This change comes courtesy of [lch361](https://lch361.net), in his
first contribution to the repo. Thanks Lich!
### `code_point` Now Unicode-Compliant
The `v0.15.x` decoder used a simple, fast, but naïve method to decode
UTF-8 into codepoints. Concerningly, this interpreted overlong
sequences, which has been forbidden by Unicode for more than 20 years
due to the security risks involved.
This has been replaced with a DFA decoder based on the work of
[Björn Höhrmann][UTF], which has proven itself fast[^1] and reliable.
This is a breaking change; sequences such as `"\xc0\xaf"` will no longer
produce the code `'/'`, nor will surrogates return their codepoint
value.
The new decoder faithfully implements §3.9.6 of the Unicode Standard,
_U+FFFD Substitution of Maximal Subparts_. While this is itself not
required to claim Unicode conformance, it is the W3C specification for
replacement behavior.
Along with this, `code_point.decode` is deprecated, and will be removed
in a later version of `zg`. It was basically an exposed piece of the
`Iterator` implementation, and is no longer used in that capacity.

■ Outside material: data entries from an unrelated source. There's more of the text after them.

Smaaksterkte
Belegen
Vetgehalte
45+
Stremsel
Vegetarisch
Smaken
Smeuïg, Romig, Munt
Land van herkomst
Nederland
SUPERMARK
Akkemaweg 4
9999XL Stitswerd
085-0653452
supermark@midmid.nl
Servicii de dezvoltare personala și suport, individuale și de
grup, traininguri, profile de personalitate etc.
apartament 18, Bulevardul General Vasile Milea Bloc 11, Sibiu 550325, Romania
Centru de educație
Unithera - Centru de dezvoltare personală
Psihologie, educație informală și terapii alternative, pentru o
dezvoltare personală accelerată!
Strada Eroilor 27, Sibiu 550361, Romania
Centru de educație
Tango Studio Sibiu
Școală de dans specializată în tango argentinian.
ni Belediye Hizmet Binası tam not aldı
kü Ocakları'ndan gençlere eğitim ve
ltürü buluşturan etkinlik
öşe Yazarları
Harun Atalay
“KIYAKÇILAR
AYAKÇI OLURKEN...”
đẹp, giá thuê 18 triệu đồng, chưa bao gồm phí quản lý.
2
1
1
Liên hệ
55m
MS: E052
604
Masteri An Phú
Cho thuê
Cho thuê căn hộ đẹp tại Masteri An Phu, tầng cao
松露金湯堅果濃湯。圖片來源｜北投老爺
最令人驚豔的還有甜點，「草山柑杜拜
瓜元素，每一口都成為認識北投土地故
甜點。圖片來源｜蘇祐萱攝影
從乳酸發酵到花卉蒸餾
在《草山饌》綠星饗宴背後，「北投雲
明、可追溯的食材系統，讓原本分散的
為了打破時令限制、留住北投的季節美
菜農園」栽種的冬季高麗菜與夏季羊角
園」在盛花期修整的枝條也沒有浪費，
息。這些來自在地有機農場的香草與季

Instead, prefer `decodeAtIndex([]const u8, u32) ?CodePoint`, or better
yet, `decodeAtCursor([]const u8, *u32)`. The latter advances its
second argument to the next possible index for a valid codepoint, which
is good for the fetch pipeline, and more ergonomic in many cases.
[UTF]: https://bjoern.hoehrmann.de/utf-8/decoder/dfa/
[^1]: A bit more than twice as fast as the standard library for
decoding, according to my (limited) benchmarks.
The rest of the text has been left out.